Un droit de réclamation qui fonctionne bien fait partie intégrante de l’examen de l’imposition.

Pas besoin de beaucoup plus d’arguments pour faire comprendre que l’instruction « Processus 110 » suscite l’animosité de bon nombre de personnes concernées et notamment du contribuable. À cause de cette instruction, le contribuable qui a déjà présenté tous ses arguments à son contrôleur voit s’envoler la possibilité d’un jugement objectif par l’administration fiscale elle-même. Et c’est à juste titre un bafouement de l’état de droit. La réclamation est d’ailleurs essentielle. Dans un contrôle fiscal, le contribuable s’oppose souvent tel David à Goliath. Lors d’un contrôle, les fonctionnaires disposent de toutes les ressources pour arriver à leurs fins. Un droit de réclamation qui fonctionne bien fait partie intégrante de l’examen de l’imposition. Il est aussi lourdement sous-estimé dans la pratique. La réclamation a pour but d’avoir à court terme une première évaluation du litige fiscal. N’oublions pas que les dommages que l’administration cause aux contribuables en percevant des impôts qui ne sont pas dus, vont d’importants à énormes.

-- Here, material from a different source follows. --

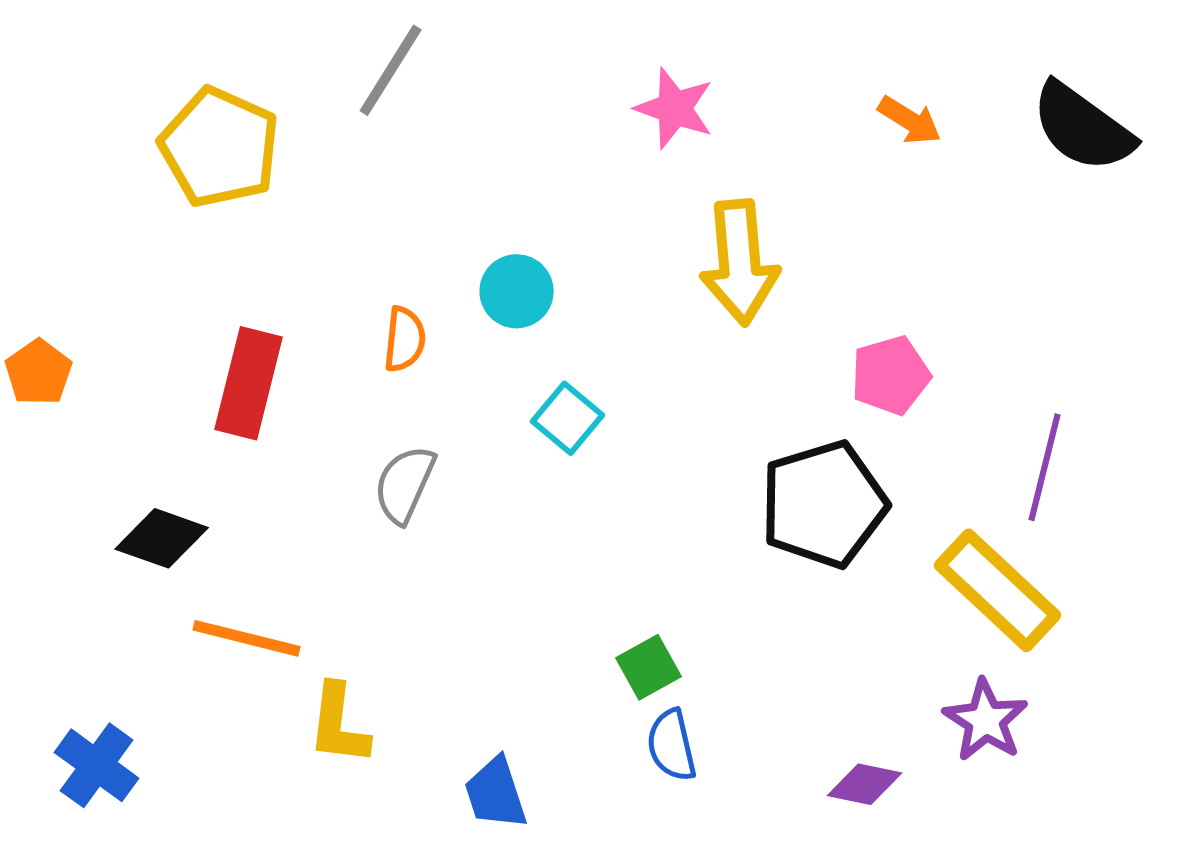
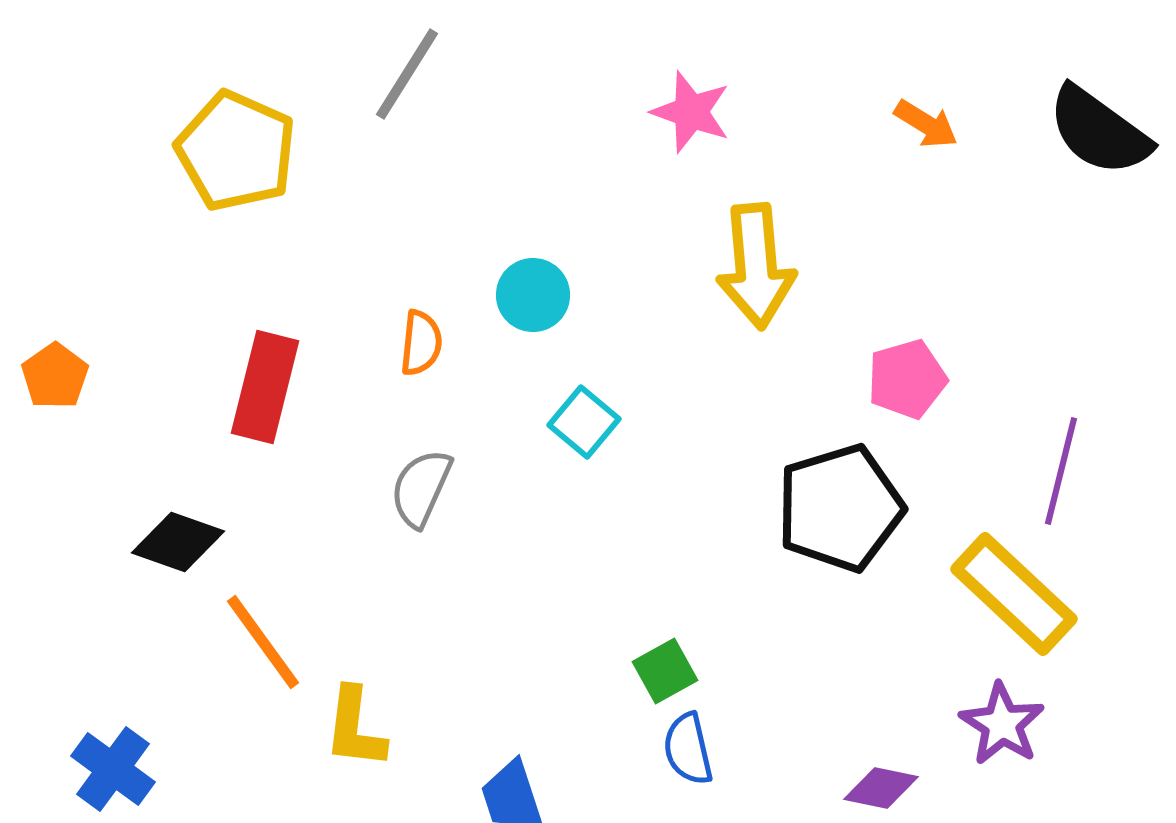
orange line: (247, 638) -> (263, 642), turned 40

On pourrait penser que le « Processus 110 » est un chapitre kafkaïen, mais ce n’est malheureusement pas le cas. Cela n’a donc rien d’une fiction, c’est une triste réalité. Suite à cette instruction, certains ont proposé de supprimer purement et simplement la procédure de réclamation. Mais cela reviendrait à jeter le bébé avec l’eau du bain. Des statistiques [statistiques Trends du dernier article de Michel Maus sur les intérêts] révèlent que dans 75 % des cas, les redressements d’impôts sont ajustés pendant la phase de réclamation. Il aurait donc été préférable de renforcer les règles applicables à la réclamation que de relâcher la brise. Si la réclamation était supprimée, toutes ces contestations devraient être traitées au tribunal. Irréalisable sur le plan organisationnel. Et encore : certains contentieux fiscaux peuvent difficilement être jugés par le tribunal. En cas de contentieux judiciaire, le champ d’action du juge est limité. Il doit se prononcer sur la base des conclusions des parties, et il a moins la tâche de recherche de la vérité. De ce fait, certaines contestations, comme celles qui concernent les frais professionnels, peuvent difficilement être jugées par le tribunal. Dans la phase de réclamation, le conseiller général a reçu la compétence d’effectuer des recherches supplémentaires. La réclamation n’est donc ni plus ni moins qu’un moyen très précieux dans le maintien efficace du droit fiscal. Faisons de cet article un fervent plaidoyer en faveur de la renaissance de la réclamation.